There was ‘standing room only’ in St Mary’s Church on Saturday evening, where the Henley Symphony Orchestra was presenting their Autumn concert – a programme of much-loved music by Mendelssohn and Rodrigo.

The concert opened with Mendelssohn’s Overture To the Fair Melusine, and the orchestra was able to demonstrate their ability to ‘tell a story’ through the music with the use of light and shade in the loud and soft passages. There was plenty of scope for the strings to create the desired atmosphere, while the delightful sound of the cor anglais soared over the ensemble. Jacques Cohen’s conducting was very precise throughout and was a pleasure to watch.

The second piece was Rodrigo’s Zarabande Lejana, originally written for solo guitar but later arranged for strings. Here there was scope for the whole orchestra to create an ethereal sound which was very beautiful.

The highlight of the first part of the concert was the Concierto d’Aranjuez played by the classical guitarist Craig Ogden. In the first movement the clear sound of the guitar filled the church space, while the orchestra accompanied perfectly, the tone of the cellos and woodwind being particularly pleasing.

The second movement was more relaxed and the soloist was able to demonstrate his dexterity and absolute mastery of his instrument, while the orchestra coped well with the many difficult passages and timings.
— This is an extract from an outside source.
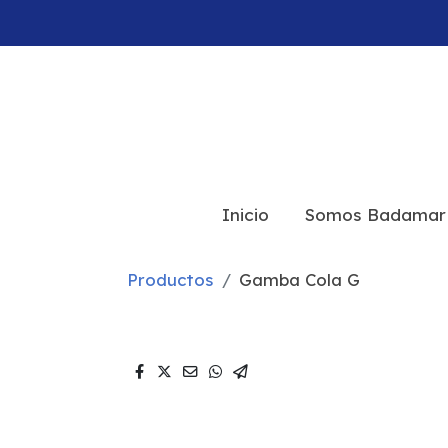
Inicio
Somos Badamar
Productos
Gamba Cola G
The third movement was challenging, with its changing timings, but the orchestra created the desired atmosphere, while allowing the guitar to show off its virtuosity. There was great applause at the end of the Concierto and Craig Ogden was persuaded to give an encore.

He played the Fandango from Rodrigo’s Three Spanish Pieces which, while very beautiful, was difficult to listen to at times, as many chords were discordant and one wondered how they would resolve. However, they made sense at last in a clever way and the audience loved it.
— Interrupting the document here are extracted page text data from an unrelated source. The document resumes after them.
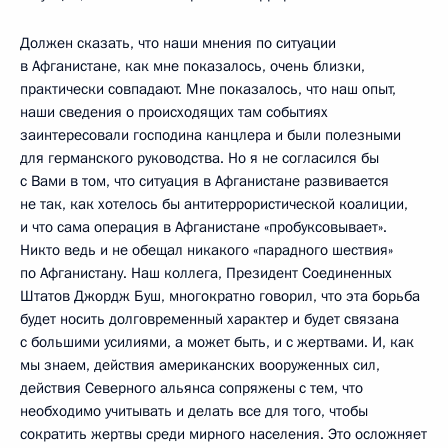
Должен сказать, что наши мнения по ситуации
в Афганистане, как мне показалось, очень близки,
практически совпадают. Мне показалось, что наш опыт,
наши сведения о происходящих там событиях
заинтересовали господина канцлера и были полезными
для германского руководства. Но я не согласился бы
с Вами в том, что ситуация в Афганистане развивается
не так, как хотелось бы антитеррористической коалиции,
и что сама операция в Афганистане «пробуксовывает».
Никто ведь и не обещал никакого «парадного шествия»
по Афганистану. Наш коллега, Президент Соединенных
Штатов Джордж Буш, многократно говорил, что эта борьба
будет носить долговременный характер и будет связана
с большими усилиями, а может быть, и с жертвами. И, как
мы знаем, действия американских вооруженных сил,
действия Северного альянса сопряжены с тем, что
необходимо учитывать и делать все для того, чтобы
сократить жертвы среди мирного населения. Это осложняет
After the interval the orchestra played Mendelssohn’s Symphony No. 4 ‘Italian’. The first movement set off at a cracking pace and the conductor’s expressive gestures left the orchestra in no doubt as to his intentions and requirements. They really came together in the second and third movements and gave a very sympathetic performance with great ensemble playing.

The fourth movement was taken at a great pace and if it was a case of ‘saving the best to the last’, this proved the point! With the precise conducting, it was very exciting and the audience loved it.

Altogether a very polished performance by orchestra and soloist – yet another demonstration of how lucky we are to have such music in Henley.